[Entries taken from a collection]
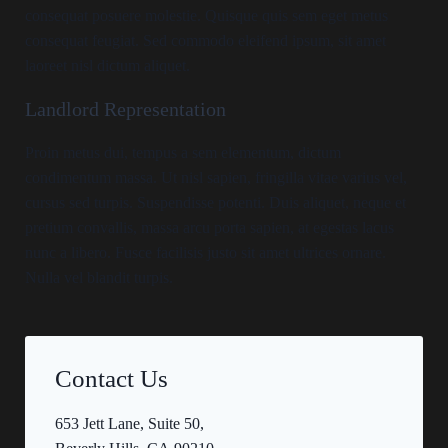
consequat posuere molestie. Quisque quis sem eget metus
consequat feugiat. Sed commodo eleifend ipsum, sit amet
laoreet nisl dictum aliquet.
Landlord Representation
Proin metus dui, tempus a sem elementum, dictum
condimentum massa. Ut nisl sapien, fringilla vitae varius vel,
cursus sed turpis. Suspendisse potenti. Duis aliquet, neque et
pretium convallis, massa arcu porta sapien, at egestas lacus
nunc a libero. Fusce facilisis justo sit amet ultrices ornare.
Nulla vel blandit turpis.
Contact Us
653 Jett Lane, Suite 50,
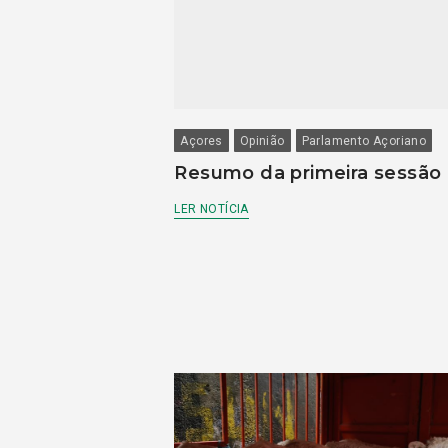
Açores
Opinião
Parlamento Açoriano
Resumo da primeira sessão
LER NOTÍCIA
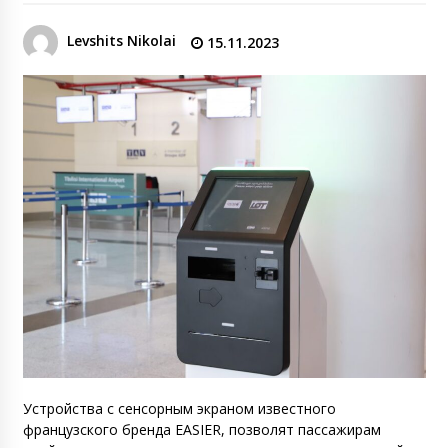
Levshits Nikolai
15.11.2023
Устройства с сенсорным экраном известного
французского бренда EASIER, позволят пассажирам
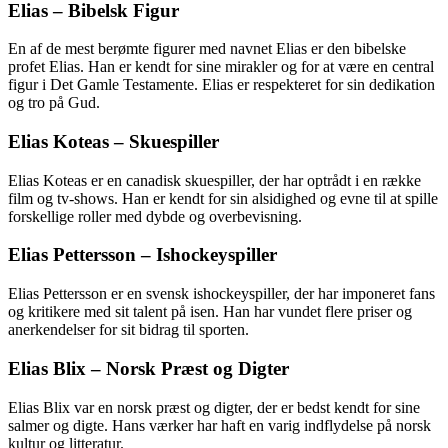
Elias – Bibelsk Figur
En af de mest berømte figurer med navnet Elias er den bibelske
profet Elias. Han er kendt for sine mirakler og for at være en central
figur i Det Gamle Testamente. Elias er respekteret for sin dedikation
og tro på Gud.
Elias Koteas – Skuespiller
Elias Koteas er en canadisk skuespiller, der har optrådt i en række
film og tv-shows. Han er kendt for sin alsidighed og evne til at spille
forskellige roller med dybde og overbevisning.
Elias Pettersson – Ishockeyspiller
Elias Pettersson er en svensk ishockeyspiller, der har imponeret fans
og kritikere med sit talent på isen. Han har vundet flere priser og
anerkendelser for sit bidrag til sporten.
Elias Blix – Norsk Præst og Digter
Elias Blix var en norsk præst og digter, der er bedst kendt for sine
salmer og digte. Hans værker har haft en varig indflydelse på norsk
kultur og litteratur.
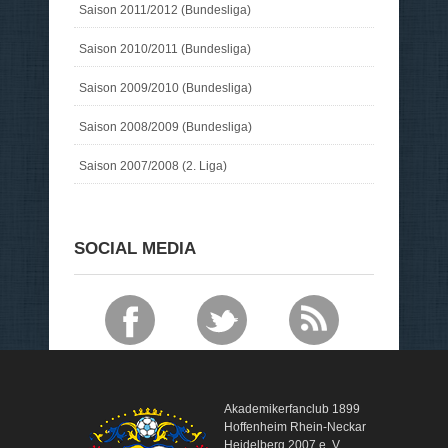
Saison 2011/2012 (Bundesliga)
Saison 2010/2011 (Bundesliga)
Saison 2009/2010 (Bundesliga)
Saison 2008/2009 (Bundesliga)
Saison 2007/2008 (2. Liga)
SOCIAL MEDIA
Akademikerfanclub 1899
Hoffenheim Rhein-Neckar
Heidelberg 2007 e. V.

◆ **ASSIGNMENT**
State the number of lines in the records that include "sapien", and write nothing else.

◆ **THE COMPLETED TASK**
2